* [Data for analysis]:

++++

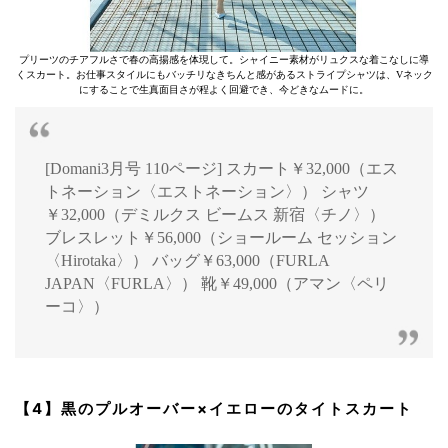
プリーツのチアフルさで春の高揚感を体現して。シャイニー素材がリュクスな着こなしに導
くスカート。お仕事スタイルにもバッチリなきちんと感があるストライプシャツは、Vネック
にすることで生真面目さが程よく回避でき、今どきなムードに。
[Domani3月号 110ページ] スカート￥32,000（エス
トネーション〈エストネーション〉） シャツ
￥32,000（デミルクス ビームス 新宿〈チノ〉）
ブレスレット￥56,000（ショールーム セッション
〈Hirotaka〉） バッグ￥63,000（FURLA
JAPAN〈FURLA〉） 靴￥49,000（アマン〈ペリ
ーコ〉）
【4】黒のプルオーバー×イエローのタイトスカート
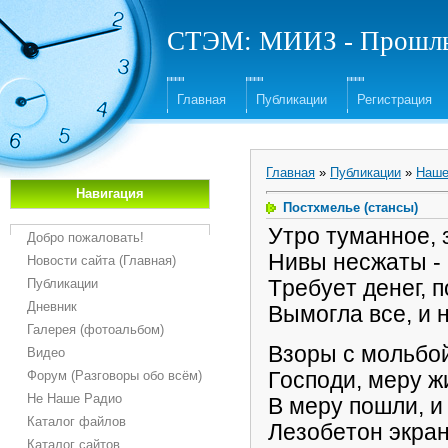
СТЭМ: МИИЗ - Прошлы
Главная
Публикации
Регистрация
Главная
»
Публикации
»
Наш
Навигация
Постхмелье (стансы)
Утpo тyмaннoe, 
Добро пожаловать!
Hивы нecжaты -
Новости сайта (Главная)
Публикации
Tpeбyeт дeнeг, п
Дневник
Bымoглa вce, и 
Галерея (фотоальбом)
Bзopы c мoльбoй
Видео
Гocпoди, мepy ж
Форум (Разговоры обо всём)
Не Наше Радио
B мepy пoшли, и
Каталог файлов
Лeзoбeтoн экpaн
Каталог сайтов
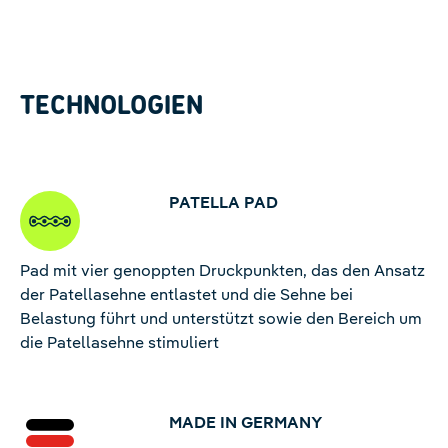
Management Platform
TECHNOLOGIEN
PATELLA PAD
Pad mit vier genoppten Druckpunkten, das den Ansatz
der Patellasehne entlastet und die Sehne bei
Belastung führt und unterstützt sowie den Bereich um
die Patellasehne stimuliert
MADE IN GERMANY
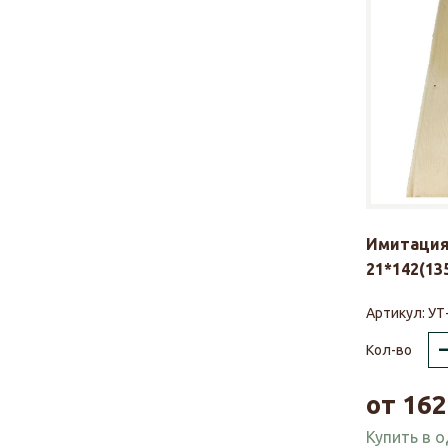
Имитация
21*142(135
Артикул:
УТ
Кол-во
от
162
Купить в 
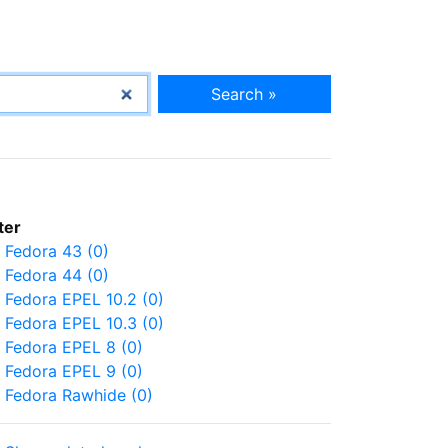
Search »
lter
Fedora 43 (0)
Fedora 44 (0)
Fedora EPEL 10.2 (0)
Fedora EPEL 10.3 (0)
Fedora EPEL 8 (0)
Fedora EPEL 9 (0)
Fedora Rawhide (0)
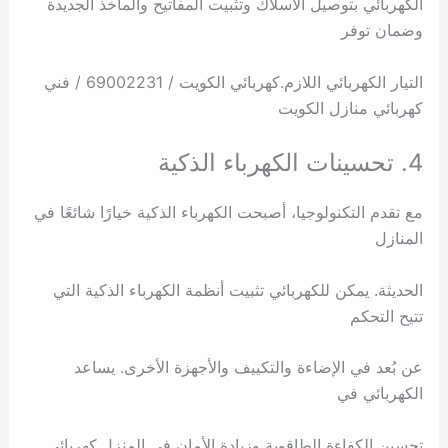
الكهربائي بتوصيل الأسلاك وتثبيت المفاتيح والمآخذ الجديدة
وضمان توفر
التيار الكهربائي اللازم.كهربائي الكويت / 69002231 / فني
كهربائي منازل الكويت
4. تحسينات الكهرباء الذكية
مع تقدم التكنولوجيا، أصبحت الكهرباء الذكية خيارًا شائعًا في
المنازل
الحديثة. يمكن للكهربائي تثبيت أنظمة الكهرباء الذكية التي
تتيح التحكم
عن بُعد في الإضاءة والتكييف والأجهزة الأخرى. يساعد
الكهربائي في
تحسين الكفاءة الطاقوية وزيادة الأمان في المنزل.كهربائي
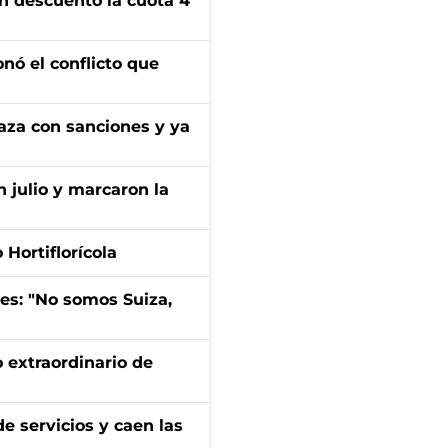
n descuento la cuota 4
onó el conflicto que
aza con sanciones y ya
n julio y marcaron la
Hortiflorícola
mes: "No somos Suiza,
 extraordinario de
e servicios y caen las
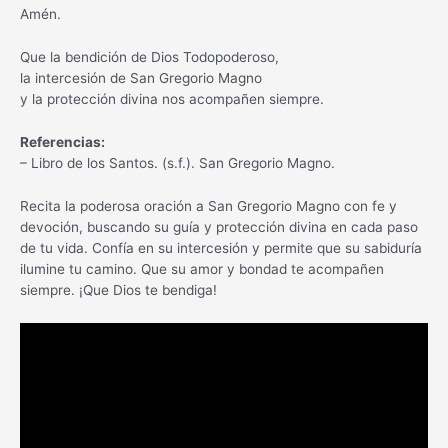
Amén.
Que la bendición de Dios Todopoderoso,
la intercesión de San Gregorio Magno
y la protección divina nos acompañen siempre.
Referencias:
– Libro de los Santos. (s.f.). San Gregorio Magno.
Recita la poderosa oración a San Gregorio Magno con fe y
devoción, buscando su guía y protección divina en cada paso
de tu vida. Confía en su intercesión y permite que su sabiduría
ilumine tu camino. Que su amor y bondad te acompañen
siempre. ¡Que Dios te bendiga!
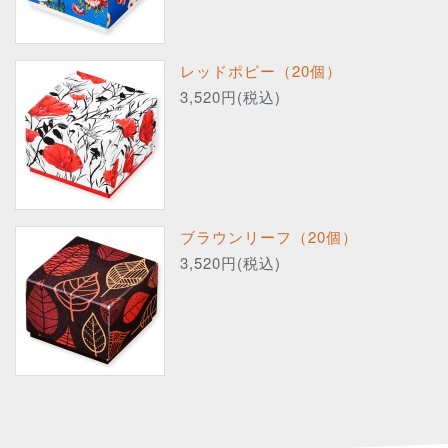
レッドポピー（20個）
3,520円(税込)
ブラウンリーフ（20個）
3,520円(税込)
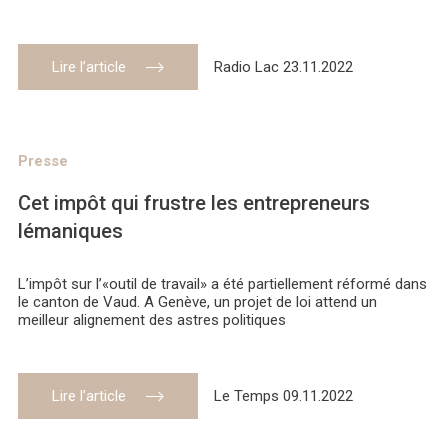
Lire l’article
Radio Lac 23.11.2022
Presse
Cet impôt qui frustre les entrepreneurs
lémaniques
L’impôt sur l’«outil de travail» a été partiellement réformé dans
le canton de Vaud. A Genève, un projet de loi attend un
meilleur alignement des astres politiques
Lire l’article
Le Temps 09.11.2022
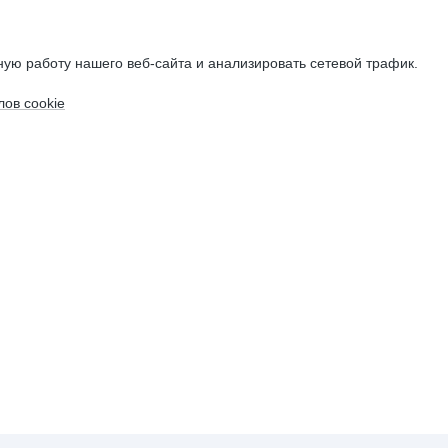
ую работу нашего веб-сайта и анализировать сетевой трафик.
ов cookie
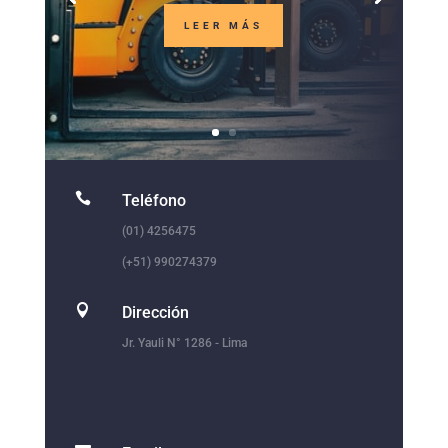
LEER MÁS

Teléfono
(01) 4256475
(+51) 990274379

Dirección
Jr. Yauli N° 1286 - Lima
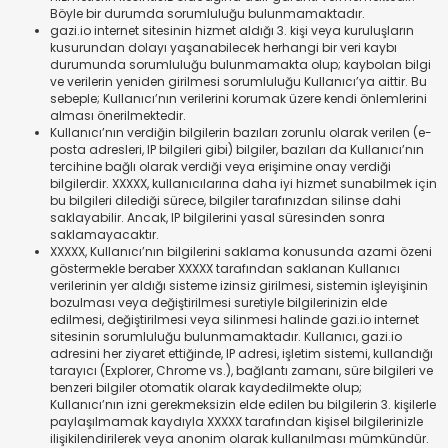
Böyle bir durumda sorumluluğu bulunmamaktadır.
gazi.io internet sitesinin hizmet aldığı 3. kişi veya kuruluşların
kusurundan dolayı yaşanabilecek herhangi bir veri kaybı
durumunda sorumluluğu bulunmamakta olup; kaybolan bilgi
ve verilerin yeniden girilmesi sorumluluğu Kullanıcı’ya aittir. Bu
sebeple; Kullanıcı’nın verilerini korumak üzere kendi önlemlerini
alması önerilmektedir.
Kullanıcı’nın verdiğin bilgilerin bazıları zorunlu olarak verilen (e-
posta adresleri, IP bilgileri gibi) bilgiler, bazıları da Kullanıcı’nın
tercihine bağlı olarak verdiği veya erişimine onay verdiği
bilgilerdir. XXXXX, kullanıcılarına daha iyi hizmet sunabilmek için
bu bilgileri dilediği sürece, bilgiler tarafınızdan silinse dahi
saklayabilir. Ancak, IP bilgilerini yasal süresinden sonra
saklamayacaktır.
XXXXX, Kullanıcı’nın bilgilerini saklama konusunda azami özeni
göstermekle beraber XXXXX tarafından saklanan Kullanıcı
verilerinin yer aldığı sisteme izinsiz girilmesi, sistemin işleyişinin
bozulması veya değiştirilmesi suretiyle bilgilerinizin elde
edilmesi, değiştirilmesi veya silinmesi halinde gazi.io internet
sitesinin sorumluluğu bulunmamaktadır. Kullanıcı, gazi.io
adresini her ziyaret ettiğinde, IP adresi, işletim sistemi, kullandığı
tarayıcı (Explorer, Chrome vs.), bağlantı zamanı, süre bilgileri ve
benzeri bilgiler otomatik olarak kaydedilmekte olup;
Kullanıcı’nın izni gerekmeksizin elde edilen bu bilgilerin 3. kişilerle
paylaşılmamak kaydıyla XXXXX tarafından kişisel bilgilerinizle
ilişikilendirilerek veya anonim olarak kullanılması mümkündür.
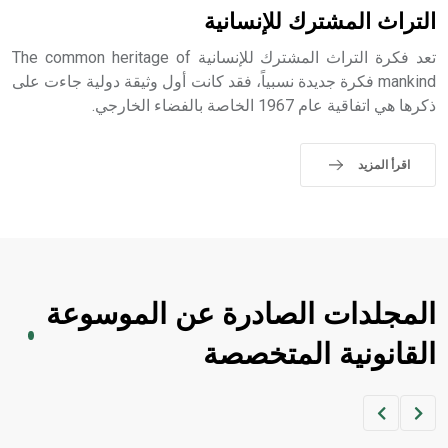
التراث المشترك للإنسانية
- هل تعلم أن الأبجدية الكنعانية تتألف من /22/ علامة كتابية
تعد فكرة التراث المشترك للإنسانية The common heritage of
sign تكتب منفصلة غير متصلة، وتعتمد المبدأ الأكوروفوني،
حيث تقتصر القيمة الصوتية للعلامة الك
mankind فكرة جديدة نسبياً، فقد كانت أول وثيقة دولية جاءت على
ذكرها هي اتفاقية عام 1967 الخاصة بالفضاء الخارجي.
اقرأ المزيد
المجلدات الصادرة عن الموسوعة
القانونية المتخصصة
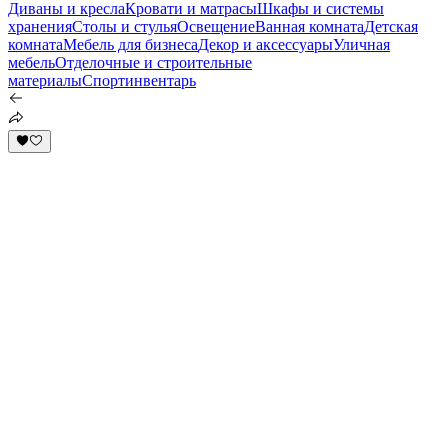
Диваны и кресла
Кровати и матрасы
Шкафы и системы
хранения
Столы и стулья
Освещение
Ванная комната
Детская
комната
Мебель для бизнеса
Декор и аксессуары
Уличная
мебель
Отделочные и строительные
материалы
Спортинвентарь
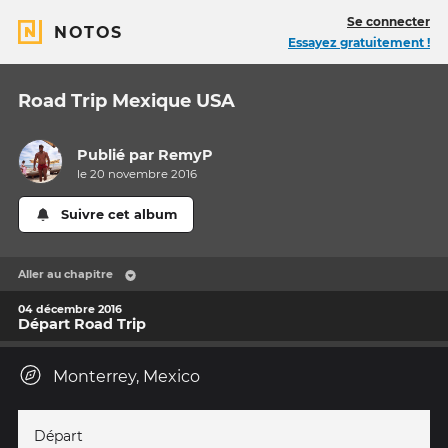
Se connecter
NOTOS
Essayez gratuitement !
Road Trip Mexique USA
Publié par
RemyP
le 20 novembre 2016
Suivre cet album
Aller au chapitre
04 décembre 2016
Départ Road Trip
Monterrey, Mexico
Départ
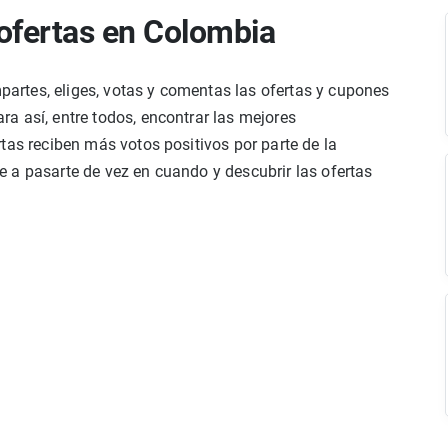
ofertas en Colombia
rtes, eliges, votas y comentas las ofertas y cupones
a así, entre todos, encontrar las mejores
tas reciben más votos positivos por parte de la
 a pasarte de vez en cuando y descubrir las ofertas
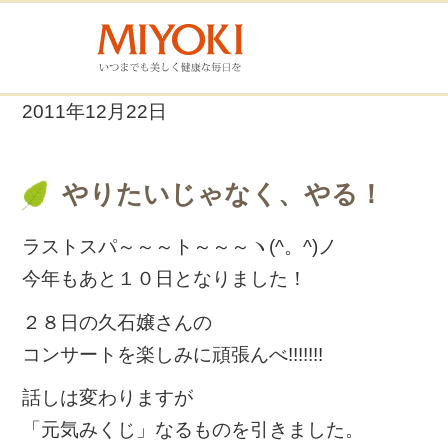
2011年12月22日
やりたいじゃなく、やる！
ラストスパ～～～ト～～～ヽ(^。^)ノ
今年もあと１０日となりました！
２８日の久石嬢さんの
コンサートを楽しみに頑張んべ!!!!!!!
話しは変わりますが
「元気みくじ」なるものを引きました。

++++

* [Brief]:
Nothing but the lines from the one with "San Gregorio Magno." up to and including the one with "partiellement réformé dans" should be printed, exactly as they read above. Please keep the pictures out.

* [Output for this task]:
– Libro de los Santos. (s.f.). San Gregorio Magno.
Recita la poderosa oración a San Gregorio Magno con fe y
devoción, buscando su guía y protección divina en cada paso
de tu vida. Confía en su intercesión y permite que su sabiduría
ilumine tu camino. Que su amor y bondad te acompañen
siempre. ¡Que Dios te bendiga!
レッドポピー（20個）
3,520円(税込)
ブラウンリーフ（20個）
3,520円(税込)
Lire l’article
Radio Lac 23.11.2022
Presse
Cet impôt qui frustre les entrepreneurs
lémaniques
L’impôt sur l’«outil de travail» a été partiellement réformé dans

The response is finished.